Séance en hémicycle du jeudi 30 mai 2024 à 9h00
Discussion d'une proposition de loi — Discussion générale

Photo issue du site de l'Assemblée nationale ou de WikipediaEmeline K/Bidi :

Disposer d'un logement est devenu, depuis la loi du 5 mars 2007, un droit opposable. Un logement est un droit mais aussi une chance, une chance pour bien grandir et pour bien vivre. En effet, vous avez entendu les différents témoignages lus par Karine Lebon : on ne peut pas étudier quand on n'a pas d'endroit où dormir ; on ne peut pas trouver un emploi quand on vit dans sa voiture ; on ne peut pas échapper aux violences conjugales quand on n'a nulle part d'autre où aller ; on ne peut pas être en bonne santé quand les murs de sa chambre sont recouverts de moisi.

En outre-mer, des dizaines de milliers d'enfants, de femmes et d'hommes sont privés de cette chance. Ils ne connaissent que l'absence de logement ou le mal-logement, où l'on s'entasse et où plusieurs générations cohabitent dans la promiscuité. Ils ne connaissent que l'indécence et l'insalubrité d'une habitation où l'eau coule du toit et où les murs s'effritent.

Mais pourquoi 15 % seulement des ménages d'outre-mer ont-ils accès à un logement social, alors que 80 % d'entre eux y sont éligibles ? Pourquoi le nombre de logements sociaux continue de baisser, alors que le nombre de demandeurs ne cesse d'augmenter ?

Alors qu'en 2019, 3 482 logements sociaux avaient été livrés en outre-mer, 2 400 seulement l'ont été en 2022. À La Réunion, le nombre de logements livrés a chuté en dix ans : il n'y en a eu que 1 613 en 2023, contre 3 386 en 2014. C'est un chiffre historiquement bas, d'autant que le nombre de demandeurs progresse en moyenne de 9 % chaque année. Au début de l'année 2024 – Karine Lebon vous l'a rappelé –, La Réunion comptait ainsi plus de 45 000 demandeurs de logement social. En Guadeloupe, la tendance est la même : le nombre de demandeurs a augmenté de 16 % entre 2022 et 2023. En Guyane, seules 16 % des demandes d'attribution sont satisfaites.
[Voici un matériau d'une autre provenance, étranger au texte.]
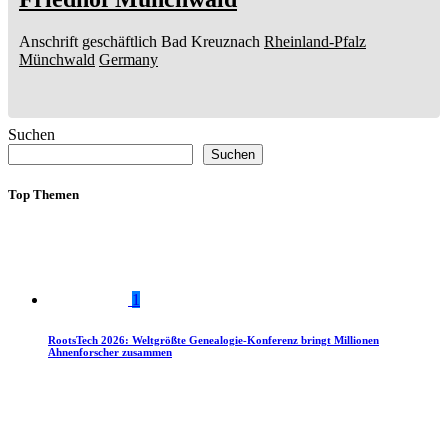
Anschrift geschäftlich
Bad Kreuznach
Rheinland-Pfalz
Münchwald
Germany
Suchen
Suchen
Top Themen
1
RootsTech 2026: Weltgrößte Genealogie-Konferenz bringt Millionen
Ahnenforscher zusammen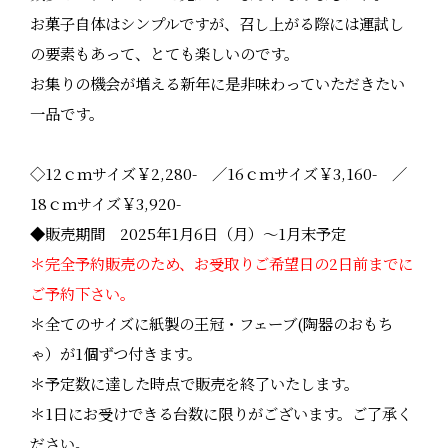
お菓子自体はシンプルですが、召し上がる際には運試し
の要素もあって、とても楽しいのです。
お集りの機会が増える新年に是非味わっていただきたい
一品です。
◇12ｃｍサイズ￥2,280- ／16ｃｍサイズ￥3,160- ／
18ｃｍサイズ￥3,920-
◆販売期間 2025年1月6日（月）～1月末予定
＊完全予約販売のため、お受取りご希望日の2日前までに
ご予約下さい。
＊全てのサイズに紙製の王冠・フェーブ(陶器のおもち
ゃ）が1個ずつ付きます。
＊予定数に達した時点で販売を終了いたします。
＊1日にお受けできる台数に限りがございます。ご了承く
ださい。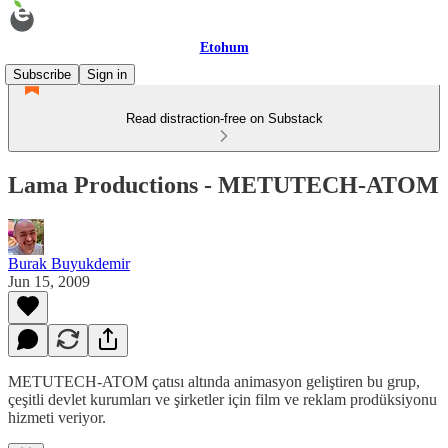
Etohum
Subscribe
Sign in
Read distraction-free on Substack
Lama Productions - METUTECH-ATOM
Burak Buyukdemir
Jun 15, 2009
METUTECH-ATOM çatısı altında animasyon geliştiren bu grup,
çeşitli devlet kurumları ve şirketler için film ve reklam prodüksiyonu
hizmeti veriyor.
Alors pourquoi les livraisons de logements continuent-elles de prendre du retard ? Entre le financement et la livraison d'un programme, il fallait attendre deux ans et demi en 2015 ; en 2020, on a attendu quatre ans, et les délais continuent de s'allonger. En outre, pourquoi les prix des logements sociaux sont-ils plus chers en outre-mer que dans l'Hexagone, alors que la population y est plus pauvre ?

Même lorsqu'ils sont livrés, les logements sociaux sont souvent inabordables pour les populations ultramarines – je vous rappelle que le taux de pauvreté monétaire est de 2 à 4 % plus élevé en outre-mer qu'en France hexagonale. Le prix de la location au mètre carré s'élève en moyenne à 6,44 euros par mois en Guyane, contre une moyenne nationale de 6,05 euros, alors que 50 % des Guyanais vivent en dessous du seuil de pauvreté. Il atteint même 8,76 euros à Mayotte, où 77 % de la population vit sous le seuil de pauvreté. Enfin, il n'y a que trois départements français où le loyer moyen des logements sociaux est plus élevé qu'en Guadeloupe, alors que 34 % des Guadeloupéens vivent en dessous du seuil de pauvreté.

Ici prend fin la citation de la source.